ANDOn October 10, 2023, it will be 50 years since the kidnapping and murder of Jalisco businessman Fernando Aranguren, which occurred on October 10, also in 1973.
Both crimes were disguised as failed kidnappings and both cases They were planned and executed by members of the Communist League September 23, guerrilla group who was born, officially, on March 15 of that same 1973.
As is clear, These were crimes committed against two of the most reputable businessmen of the time. and they occurred halfway through the government of Luis Echeverría (1970-1976); presidential administration that was characterized by a permanent attack on the productive sectors, especially large business groups.
Groups such as the one headed by Eugenio Garza Sada, founder of the Autonomous University of Nuevo León (UANL) and Tec de Monterrey; as well as head of the powerful business groups Femsa, Visa and the Cuauhtémoc Brewery.
At the time and after the crimes of Garza Sada and Aranguren, the businessmen closed ranks and, for example, during the funeral of the man from Monterrey, the attendees booed Echeverría, who had to leave the place in a hurry.
And since the two deaths occurred It was speculated that these were state crimes, since Echeverría had entered into a head-on collision with business groups from Nuevo León and Jalisco..
Subsequent journalistic investigations confirmed that, in fact, the supposed failed kidnappings were actually crimes ordered by the State, since from the Ministry of the Interior and with the endorsement of the president, the September 23 Communist League was an instrument created and financed by the federal government and whose usefulness was political.
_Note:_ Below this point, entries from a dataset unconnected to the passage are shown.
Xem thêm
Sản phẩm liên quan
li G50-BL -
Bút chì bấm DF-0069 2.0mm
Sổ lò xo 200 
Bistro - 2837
That is, the order from power It was not a kidnapping, but the death of Garza Sada and Aranguren and the operators were supposed guerrillas, who carried out real kidnappings in exchange for millionaire amounts of money supposedly to finance their activism; kidnappings that were a screen to justify their actions in the services of the Echeverría government.
However, the crimes and persecution of the State did not intimidate the businessmen of those years who, on the contrary, sought an answer in political activism, in parties such as National Actionfrom which a group of political-businessmen emerged who came to power in 2000, with Vincent Foxwhom he recruited Manuel J. Clouthier.
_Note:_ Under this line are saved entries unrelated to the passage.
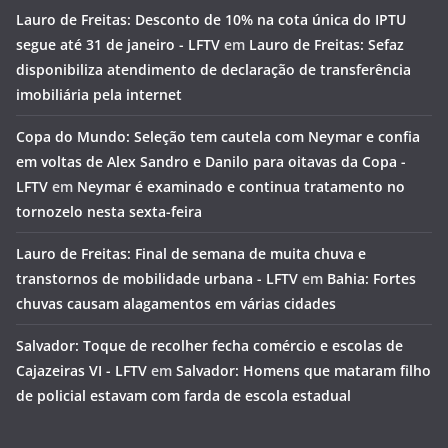
Lauro de Freitas: Desconto de 10% na cota única do IPTU
segue até 31 de janeiro - LFTV
em
Lauro de Freitas: Sefaz
disponibiliza atendimento de declaração de transferência
imobiliária pela internet
Copa do Mundo: Seleção tem cautela com Neymar e confia
em voltas de Alex Sandro e Danilo para oitavas da Copa -
LFTV
em
Neymar é examinado e continua tratamento no
tornozelo nesta sexta-feira
Lauro de Freitas: Final de semana de muita chuva e
transtornos de mobilidade urbana - LFTV
em
Bahia: Fortes
chuvas causam alagamentos em várias cidades
Salvador: Toque de recolher fecha comércio e escolas de
Cajazeiras VI - LFTV
em
Salvador: Homens que mataram filho
de policial estavam com farda de escola estadual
The novelty of the matter is that, Half a century after those crimes, today’s Mexican businessmen are not only indifferent to the dangers posed by AMLO’s failed government, but they seem happy to play the role of coryphaes of a narco-dictatorship like the one imposed by the Morena party. at the federal level and in many states and municipalities.
But perhaps the most questionable thing is that the new free textbooks talk about the kidnappings of businessmen half a century ago, in a tone that exalts crimes, criminals and promotes violence.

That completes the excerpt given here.